To what extent have the cartoon ghosts of popular culture shaped the spirituality of their viewers and creators?

 

Animation’s links to the creation of ghosts is not only due to its technological origins in the phantasmagoria shows of the late 1700s, but also due to the theoretical origins of the ‘Idea of the Mind’s Eye’. Namely, the idea that as soon as humans had the technology to create moving images, we created things not seen in the material world. Furthermore, the parallels between the psychic medium and the animator artist cross over with the etymology of ‘spirit’: the ‘animating principle in man or animals’. Both animator and psychic medium illuminate spiritual or animated essences.

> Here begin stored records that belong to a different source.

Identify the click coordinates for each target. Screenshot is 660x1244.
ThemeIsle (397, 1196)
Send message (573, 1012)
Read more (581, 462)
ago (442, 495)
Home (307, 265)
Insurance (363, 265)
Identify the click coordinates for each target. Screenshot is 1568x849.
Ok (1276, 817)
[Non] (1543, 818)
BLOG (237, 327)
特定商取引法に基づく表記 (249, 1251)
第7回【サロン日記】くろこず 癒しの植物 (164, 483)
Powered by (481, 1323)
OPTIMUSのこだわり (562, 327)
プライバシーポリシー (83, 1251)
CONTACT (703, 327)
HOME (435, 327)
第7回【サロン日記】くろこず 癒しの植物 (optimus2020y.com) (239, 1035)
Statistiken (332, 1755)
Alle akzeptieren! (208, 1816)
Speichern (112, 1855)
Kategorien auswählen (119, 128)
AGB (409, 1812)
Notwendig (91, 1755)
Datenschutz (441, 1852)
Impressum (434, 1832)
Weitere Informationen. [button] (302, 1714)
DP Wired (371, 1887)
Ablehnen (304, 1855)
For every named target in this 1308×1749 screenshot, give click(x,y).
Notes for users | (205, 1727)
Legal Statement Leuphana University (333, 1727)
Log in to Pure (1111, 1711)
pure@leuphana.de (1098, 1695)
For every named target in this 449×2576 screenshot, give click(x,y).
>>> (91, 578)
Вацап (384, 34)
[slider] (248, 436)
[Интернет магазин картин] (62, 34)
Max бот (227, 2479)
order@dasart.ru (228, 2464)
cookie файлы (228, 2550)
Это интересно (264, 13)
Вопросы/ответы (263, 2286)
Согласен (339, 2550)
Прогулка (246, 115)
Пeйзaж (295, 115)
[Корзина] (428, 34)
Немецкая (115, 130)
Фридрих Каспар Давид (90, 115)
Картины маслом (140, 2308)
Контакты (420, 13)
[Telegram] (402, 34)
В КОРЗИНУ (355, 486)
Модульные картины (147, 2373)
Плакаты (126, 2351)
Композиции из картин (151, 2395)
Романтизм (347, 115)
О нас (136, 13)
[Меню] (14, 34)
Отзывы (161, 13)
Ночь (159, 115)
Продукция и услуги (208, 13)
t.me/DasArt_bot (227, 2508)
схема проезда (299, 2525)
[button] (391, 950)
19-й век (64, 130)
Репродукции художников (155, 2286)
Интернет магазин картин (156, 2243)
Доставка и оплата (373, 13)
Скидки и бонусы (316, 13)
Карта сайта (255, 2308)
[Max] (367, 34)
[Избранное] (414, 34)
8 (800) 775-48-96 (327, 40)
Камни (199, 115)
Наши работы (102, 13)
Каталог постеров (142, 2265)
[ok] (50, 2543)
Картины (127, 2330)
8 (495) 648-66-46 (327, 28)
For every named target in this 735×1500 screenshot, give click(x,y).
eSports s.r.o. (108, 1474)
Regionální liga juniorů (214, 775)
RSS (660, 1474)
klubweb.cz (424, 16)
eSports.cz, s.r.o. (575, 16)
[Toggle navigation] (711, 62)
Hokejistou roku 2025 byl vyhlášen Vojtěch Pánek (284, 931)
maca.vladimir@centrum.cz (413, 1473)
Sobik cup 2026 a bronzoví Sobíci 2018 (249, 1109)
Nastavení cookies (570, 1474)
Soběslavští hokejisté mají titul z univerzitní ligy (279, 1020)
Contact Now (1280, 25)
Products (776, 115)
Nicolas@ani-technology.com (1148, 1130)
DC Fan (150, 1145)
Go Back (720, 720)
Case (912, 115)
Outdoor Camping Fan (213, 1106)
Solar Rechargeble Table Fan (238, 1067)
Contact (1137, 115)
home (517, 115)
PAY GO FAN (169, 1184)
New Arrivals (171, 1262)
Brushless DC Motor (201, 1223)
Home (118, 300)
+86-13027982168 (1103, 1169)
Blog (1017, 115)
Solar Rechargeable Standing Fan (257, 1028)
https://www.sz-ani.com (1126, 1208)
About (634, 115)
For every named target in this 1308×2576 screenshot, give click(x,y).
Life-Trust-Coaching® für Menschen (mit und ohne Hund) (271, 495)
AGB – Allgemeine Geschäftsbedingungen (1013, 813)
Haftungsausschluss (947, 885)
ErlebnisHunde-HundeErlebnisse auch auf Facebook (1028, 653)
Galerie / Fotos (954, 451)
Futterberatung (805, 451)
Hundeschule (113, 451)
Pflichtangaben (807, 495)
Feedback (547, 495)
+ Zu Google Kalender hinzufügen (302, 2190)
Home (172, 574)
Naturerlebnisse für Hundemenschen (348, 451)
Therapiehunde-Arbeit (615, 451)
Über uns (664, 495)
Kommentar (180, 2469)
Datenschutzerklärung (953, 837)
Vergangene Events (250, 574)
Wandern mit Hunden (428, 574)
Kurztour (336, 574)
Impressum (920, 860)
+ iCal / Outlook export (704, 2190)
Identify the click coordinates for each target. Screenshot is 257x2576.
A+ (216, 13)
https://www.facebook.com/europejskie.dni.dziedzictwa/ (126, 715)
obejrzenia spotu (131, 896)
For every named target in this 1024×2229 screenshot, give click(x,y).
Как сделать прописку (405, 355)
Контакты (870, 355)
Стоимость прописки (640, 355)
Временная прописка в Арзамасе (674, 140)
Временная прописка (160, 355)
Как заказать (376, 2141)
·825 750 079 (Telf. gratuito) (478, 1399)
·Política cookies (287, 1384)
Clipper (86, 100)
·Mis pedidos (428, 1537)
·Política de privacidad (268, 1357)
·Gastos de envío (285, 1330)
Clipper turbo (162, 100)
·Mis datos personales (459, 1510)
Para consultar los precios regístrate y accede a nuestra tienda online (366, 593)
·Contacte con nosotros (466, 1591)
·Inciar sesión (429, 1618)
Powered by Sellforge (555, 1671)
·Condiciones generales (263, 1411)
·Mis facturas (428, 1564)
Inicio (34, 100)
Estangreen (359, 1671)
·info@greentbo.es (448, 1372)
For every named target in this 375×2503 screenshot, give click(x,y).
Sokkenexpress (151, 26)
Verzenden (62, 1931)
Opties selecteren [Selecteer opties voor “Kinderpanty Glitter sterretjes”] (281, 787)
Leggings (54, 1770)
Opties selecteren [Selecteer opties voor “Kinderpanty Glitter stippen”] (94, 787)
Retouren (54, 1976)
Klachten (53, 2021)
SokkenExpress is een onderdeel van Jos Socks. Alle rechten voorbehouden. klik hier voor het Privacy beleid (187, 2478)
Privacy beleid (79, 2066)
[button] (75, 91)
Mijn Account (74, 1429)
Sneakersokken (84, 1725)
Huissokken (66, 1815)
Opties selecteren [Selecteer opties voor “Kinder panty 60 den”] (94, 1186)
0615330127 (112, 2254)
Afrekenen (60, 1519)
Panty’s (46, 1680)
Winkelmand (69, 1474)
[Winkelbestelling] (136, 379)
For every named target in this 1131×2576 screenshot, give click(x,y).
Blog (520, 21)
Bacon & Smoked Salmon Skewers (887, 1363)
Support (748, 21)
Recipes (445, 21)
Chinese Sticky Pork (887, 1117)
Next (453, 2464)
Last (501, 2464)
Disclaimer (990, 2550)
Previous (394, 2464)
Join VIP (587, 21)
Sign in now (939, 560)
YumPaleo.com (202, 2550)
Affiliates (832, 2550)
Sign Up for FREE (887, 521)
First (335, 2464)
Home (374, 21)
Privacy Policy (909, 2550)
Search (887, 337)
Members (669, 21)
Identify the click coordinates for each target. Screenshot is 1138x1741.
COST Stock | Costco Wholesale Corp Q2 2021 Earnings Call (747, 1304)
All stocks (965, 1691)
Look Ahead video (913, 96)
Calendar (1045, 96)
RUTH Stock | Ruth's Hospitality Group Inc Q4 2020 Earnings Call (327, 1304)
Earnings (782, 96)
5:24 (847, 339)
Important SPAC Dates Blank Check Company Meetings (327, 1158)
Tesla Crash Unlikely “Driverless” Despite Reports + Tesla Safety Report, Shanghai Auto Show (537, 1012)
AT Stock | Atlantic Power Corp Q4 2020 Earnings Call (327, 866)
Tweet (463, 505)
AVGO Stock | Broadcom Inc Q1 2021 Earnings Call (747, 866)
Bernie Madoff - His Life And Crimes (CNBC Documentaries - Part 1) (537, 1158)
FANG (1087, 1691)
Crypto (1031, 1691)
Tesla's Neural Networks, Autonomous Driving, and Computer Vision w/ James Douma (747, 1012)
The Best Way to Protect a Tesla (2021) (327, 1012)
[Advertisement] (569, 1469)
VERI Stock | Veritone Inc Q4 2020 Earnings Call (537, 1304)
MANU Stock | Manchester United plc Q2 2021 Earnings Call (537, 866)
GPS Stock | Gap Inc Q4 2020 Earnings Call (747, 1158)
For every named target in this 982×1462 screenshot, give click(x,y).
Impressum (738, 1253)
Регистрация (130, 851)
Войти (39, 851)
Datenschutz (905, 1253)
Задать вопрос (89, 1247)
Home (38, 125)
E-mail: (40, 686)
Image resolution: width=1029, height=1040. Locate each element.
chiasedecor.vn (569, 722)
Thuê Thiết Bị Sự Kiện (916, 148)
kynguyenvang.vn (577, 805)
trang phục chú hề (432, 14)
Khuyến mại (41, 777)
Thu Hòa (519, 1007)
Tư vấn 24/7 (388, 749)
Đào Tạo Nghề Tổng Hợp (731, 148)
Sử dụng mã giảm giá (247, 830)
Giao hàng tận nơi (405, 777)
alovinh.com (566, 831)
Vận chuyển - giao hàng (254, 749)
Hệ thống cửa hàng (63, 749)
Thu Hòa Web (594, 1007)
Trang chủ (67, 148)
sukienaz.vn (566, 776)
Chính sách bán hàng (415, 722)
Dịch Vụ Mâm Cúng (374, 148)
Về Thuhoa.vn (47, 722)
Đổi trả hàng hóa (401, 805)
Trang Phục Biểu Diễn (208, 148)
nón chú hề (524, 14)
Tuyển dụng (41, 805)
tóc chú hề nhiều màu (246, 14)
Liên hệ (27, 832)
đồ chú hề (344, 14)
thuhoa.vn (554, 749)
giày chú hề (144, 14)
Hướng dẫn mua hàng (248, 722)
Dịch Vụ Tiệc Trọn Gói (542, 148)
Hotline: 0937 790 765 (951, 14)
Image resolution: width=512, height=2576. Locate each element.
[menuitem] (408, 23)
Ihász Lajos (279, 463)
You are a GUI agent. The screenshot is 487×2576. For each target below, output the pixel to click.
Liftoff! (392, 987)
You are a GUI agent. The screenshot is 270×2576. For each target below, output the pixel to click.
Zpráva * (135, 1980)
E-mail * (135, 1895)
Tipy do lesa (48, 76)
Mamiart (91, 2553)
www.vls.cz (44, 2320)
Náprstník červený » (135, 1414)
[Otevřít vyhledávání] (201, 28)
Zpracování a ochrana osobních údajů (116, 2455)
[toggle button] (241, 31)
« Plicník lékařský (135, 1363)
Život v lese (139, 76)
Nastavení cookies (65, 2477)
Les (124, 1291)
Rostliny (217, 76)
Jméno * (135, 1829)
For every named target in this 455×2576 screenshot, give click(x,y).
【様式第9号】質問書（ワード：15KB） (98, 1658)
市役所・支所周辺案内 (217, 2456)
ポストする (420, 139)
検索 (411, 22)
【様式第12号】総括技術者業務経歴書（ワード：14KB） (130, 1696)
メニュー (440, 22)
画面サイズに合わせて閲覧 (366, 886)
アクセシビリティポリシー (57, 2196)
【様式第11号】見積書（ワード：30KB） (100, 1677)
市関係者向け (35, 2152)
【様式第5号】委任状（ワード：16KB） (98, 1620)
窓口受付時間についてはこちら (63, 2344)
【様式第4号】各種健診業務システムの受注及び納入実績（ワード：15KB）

The definition of spirituality that has come out of this research is not one that encompasses all perspectives of the word. I have interviewed many who reject any claim of a connection between popular culture’s cartoon ghosts and spirituality for cultural, religious or academic reasons. However, using the word ‘spirituality’ has also opened up unexpected connections to some of its common uses. As well as the unexpected connection between cartoon ghosts and supernatural experiences, there has also been use of the word spirituality in opposition to capitalism. Phantasmagoria and the Gothic’s anti-capitalist roots contradict the use of gothic imagery, such as ghosts, in contemporary popular culture (now so rooted in capitalism). The reflexive contradiction continues as the gothic subculture (a rejection of popular culture) appropriates, or reclaims, these ghosts. Hence the image of the cartoon ghost becomes an image that sits both in accordance with, and in opposition to, the idea of capitalism being harmful to human spirituality.My interviews inside the animation industry have asked animators, academics and researchers about the relationship between cartoons and supernatural experiences. I have also studied the animation industry from the perspective of its viewers in order to see the lasting effects of cartoons into adulthood, for example, a small selection of the 1.7 million members of the Reddit group Tip of My Tongue. This research has culminated in a video-performance-lecture that shares interview quotes and findings. The piece reflects the visual stimulus of the research; performed in grandiose style, much like that intended for the audiences of phantasmagoria shows, or the cinema-goers of blockbuster animations. The piece is presented as a hologram inside a small chapel – in continuation with the kitsch-gothic theme – with an audience from a local intergenerational community. The aim is to resurface memories of animations the community watched in their differing childhoods, and to analyse how the animation industry, with it’s vast technological progress over the last fifty years, has affected our beliefs.